Everything that comes into contact with your teeth can affect their health. While some of these dietary items may be well-known, others could surprise you. Here are 5 dietary choices that could harm your child’s teeth.


Sports Drinks

After a heavy workout or other athletic activity, sports drinks are a common way to rehydrate. They contain electrolytes that water doesn’t and can prevent dehydration. Unfortunately, many of these drinks also contain high amounts of acids and sugars that can damage teeth. The easiest way to limit your consumption of sports drinks is to only consume them during or directly after athletic activities. And be sure to drink some water to help wash away some of those acids that could hurt your teeth.

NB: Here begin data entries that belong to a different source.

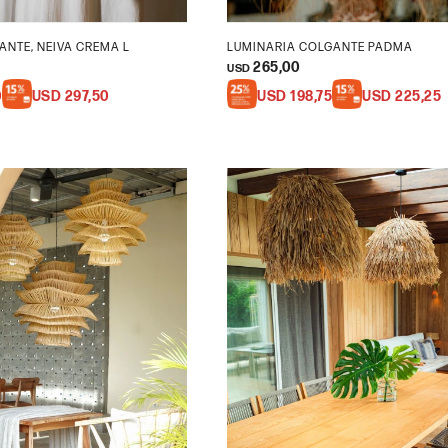
ANTE, NEIVA CREMA L
LUMINARIA COLGANTE PADMA
265,00
USD
0
USD
297,50
USD
198,75
USD
225,25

While delicious, chocolate is high in sugar and tends to stick to teeth. Once on your teeth, the sugars break down to form acids that can cause the enamel to erode. However, not all chocolate is made the same. White chocolate and milk chocolate have much higher amounts of sugar. But dark chocolate is lower in sugar and safer for your teeth. But the best way to keep your teeth safe is to limit your chocolate intake altogether.

Sour Candies

It’s common knowledge that candy is bad for your teeth, but some sour candies are particularly damaging. Unlike their sweeter counterparts, sour candies contain different kinds of acids that can erode enamel more quickly. If the candies are chewy, they can be stuck to your teeth for longer periods of time, causing even greater decay.

White Bread

Starches are one of the least known dangers to teeth and bread is one of the biggest dangers to enamel. The saliva in your mouth breaks down the starches into sugars. Partially-chewed bread can get stuck to teeth and cause even more damage. To prevent this, stick to less-refined breads like whole wheat. Their sugars are less and not as easily broken down.

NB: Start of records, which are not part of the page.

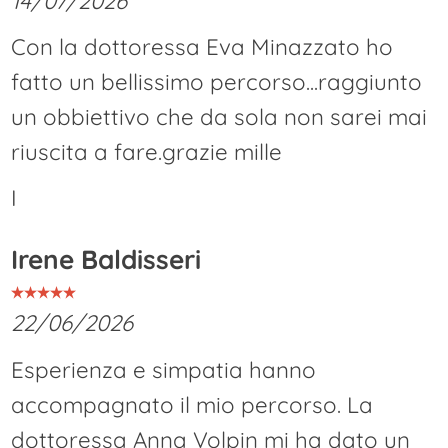
14/07/2026
Con la dottoressa Eva Minazzato ho
fatto un bellissimo percorso...raggiunto
un obbiettivo che da sola non sarei mai
riuscita a fare.grazie mille
I
Irene Baldisseri
22/06/2026
Esperienza e simpatia hanno
accompagnato il mio percorso. La
dottoressa Anna Volpin mi ha dato un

Sweet carbonated beverages come from a host of problems for teeth. Soda allows for plaque to produce acid that erodes enamel and dries out your mouth. Darker sodas with caramel coloring can stain or discolor teeth. If you do decide to have a soda, do so in moderation and drink water after. While brushing directly after would normally help prevent damage to teeth, with soda it may actually hasten the decay. So stick to moderation.

No one likes to limit themselves on their favorite snacks or drinks. But moderating your child’s intake of these foods can help keep their teeth healthy.